Adding 1 entry to large pre-existing archive, Question

Jan 21, 2010 at 7:09 AM

When adding one file to a large archive within, let's say, WinZip, it looks like WinZip has to write the ENTIRE file again just to absorb that one new file.  In testing this out with DotNetZip, things look much much better, but I notice it is still a pretty intensive operation.  So I have a 100 MB archive with 10,000 files, within 13 folders.  Adding one file and then saving:

zipArchive.AddEntry("folder9/file77a.xml", "Some Data");
zipArchive.Save();

takes on my fairly fast system just short of 1 second (.9).  That is, again, far outperforming what WinZip apparently does, but of course, it would still be even better if it could be quicker, and namely, if big parts of the file/archive didn't have to be touched or re-written just for adding one more file.  So if anyone is up to letting me know anything about this, I'd really appreciate it!  Namely: in the code above, after Save is called, how much of the 99 MB file is rewritten just to accomodate one extra (almost zero length) file?  Or are there any tricks I'm missing?

Thanks!

 

Coordinator
Jan 21, 2010 at 7:24 AM

This came up on another thread as well. 

The current implementation copies through the existing data for all existing ZIP entries, and then adds the data for the newly-added entry at the end.  When you call Save(), the semantics are not "append".  If you have a 99mb zip file to start with, it copies ~99 mb of data to a new filesystem file, before appending the (new) last entry.  It does not decompress and recompress any of the existing zip entries.

The reason DotNetZip does not just "append" to the existing zipfile, is that the Update capability allows you to modify any of the existing entries in a zip, or in fact remove entries from a zip.  Therefore a full update capability means the library cannot be sure that none of the other entries has been changed. 

There's been a request, recently, to allow "Append" operations.  I'm thinking about how that might be possible.  So far I don't see a huge need for it, since Update is generally pretty fast. 

 

Coordinator
Jan 21, 2010 at 7:35 AM

Copernicus, what do you think about AppendFile/AppendEntry() as a new set of static methods on the ZipFile class?  There would be various overloads:

void ZipFile.AppendFile(String zipFileName, String nameOfFilesystemFileToAppend);
void ZipFile.AppendFile(Stream seekableStream, String nameOfFilesystemFileToAppend);
void ZipFile.AppendEntry(String zipFileName, WriteDelegate d);
void ZipFile.AppendEntry(Stream seekableStream, WriteDelegate d);
void ZipFile.AppendEntry(String zipFileName, String entryContent);
void ZipFile.AppendEntry(Stream seekableStream, String entryContent);
void ZipFile.AppendEntry(String zipFileName, OpenDelegate o, CloseDelegate c);
void ZipFile.AppendEntry(Stream seekableStream, OpenDelegate o, CloseDelegate c);

The function would be to append a single new entry to an existing zip file.  It would generally be high-performance, and economical because no redundant writes would be performed. 

Just an idea.

 

Jan 21, 2010 at 8:26 AM

It could be easier to first create a second zip with one or more files and then provide a method for appending the second zip to the first one.
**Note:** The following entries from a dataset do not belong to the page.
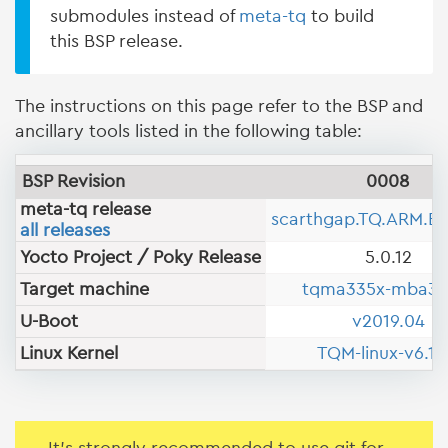
submodules instead of
meta-tq
to build
this BSP release.
The instructions on this page refer to the BSP and
ancillary tools listed in the following table:
BSP Revision
0008
meta-tq release
scarthgap.TQ.ARM.B
all releases
Yocto Project / Poky Release
5.0.12
Target machine
tqma335x-mba33
U-Boot
v2019.04
Linux Kernel
TQM-linux-v6.12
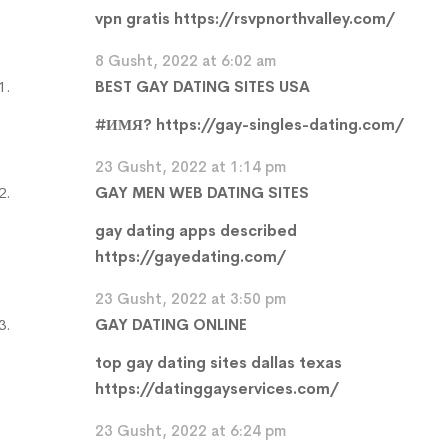
vpn gratis
https://rsvpnorthvalley.com/
8 Gusht, 2022 at 6:02 am
BEST GAY DATING SITES USA
#ИМЯ?
https://gay-singles-dating.com/
23 Gusht, 2022 at 1:14 pm
GAY MEN WEB DATING SITES
gay dating apps described
https://gayedating.com/
23 Gusht, 2022 at 3:50 pm
GAY DATING ONLINE
top gay dating sites dallas texas
https://datinggayservices.com/
23 Gusht, 2022 at 6:24 pm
If entries with the same name would be detected, the entry from the second zip wuld be used. The previous content from the first zip would no more be referenced.

Coordinator
Jan 21, 2010 at 3:17 PM

There's already a workitem for merging zip files.  If I produced the merging capability, would this Append capability  be unnecessary ?
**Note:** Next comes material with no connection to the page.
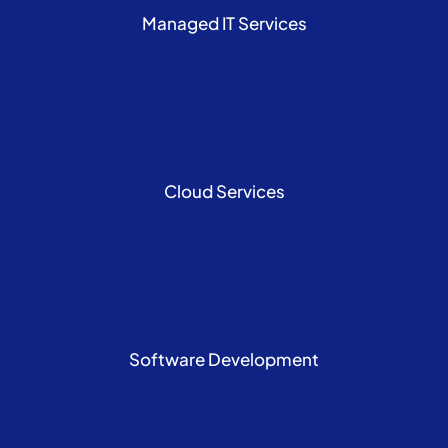
Managed IT Services
Cloud Services
Software Development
Also I wrote some more about Append - see http://dotnetzip.codeplex.com/WorkItem/View.aspx?WorkItemId=10034

 

Jan 21, 2010 at 4:04 PM

For me, it would be perfect, expecting that for entries with the same path in the two zip files, the entry from the new file will overwrite the other one.

Coordinator
Jan 21, 2010 at 4:23 PM

Gilles, what you want is not an Append semantic.  I don't think you want Append.   You want a merge. 

Jan 21, 2010 at 6:12 PM

Cheeso, It would absolutely rock to have a ZipFile.OpenForAppend capability.  It would take archiving to a whole new level by changing the archive from being static and immutable (like the string type in .NET) to being pliable and dynamic (like StringBuilder, to continue the analogy)!  I think that having some dynamic capabilities such as this could really expand what DotNetZip (or any file archive system) could be used for. Going the route that you discussed in the workitem (http://dotnetzip.codeplex.com/WorkItem/View.aspx?WorkItemId=10034), about having to be explicit about opening only for appending entries, and throwing Exceptions if illegal operations are called, really sounds like the way to go to me.
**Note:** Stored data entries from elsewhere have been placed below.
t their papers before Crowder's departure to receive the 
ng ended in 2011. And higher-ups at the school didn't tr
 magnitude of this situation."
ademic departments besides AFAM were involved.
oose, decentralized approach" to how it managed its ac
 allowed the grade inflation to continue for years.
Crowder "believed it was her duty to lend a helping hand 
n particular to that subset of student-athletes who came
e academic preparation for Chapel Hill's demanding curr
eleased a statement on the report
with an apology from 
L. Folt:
But perhaps we could expand this to one more important area.  Let's say an archive has a directory named customerSet4, with a file named customer920.xml.  Its of equal importance I believe to have the same dynamic capabilities for being able to make a change to that one file and save the results, without having to alter the entire zip-file/archive.  I'd imagine that, for just appending a file, there would still have to be a check to make sure that the directory that would contain it doesn't already have a file with that same name.  So, with allowing a dynamic change of a pre-existing file (ZipFile.OpenForAlter ? ZipFile.OpenToAlterEntry / Entries ?), is it possible that the actual operation wouldn't be that much different?  Namely, "the central directory" could have the "entry pointer" (?) (for the entry that is being altered) de-referenced or erased, so that the actual "file" in the archive would simply be lost because of being dereferenced (or it could simply be written over with zeros).  Then it would just be a matter of doing the same AppendFile operation.  I am very enthusiastic about these possibilities.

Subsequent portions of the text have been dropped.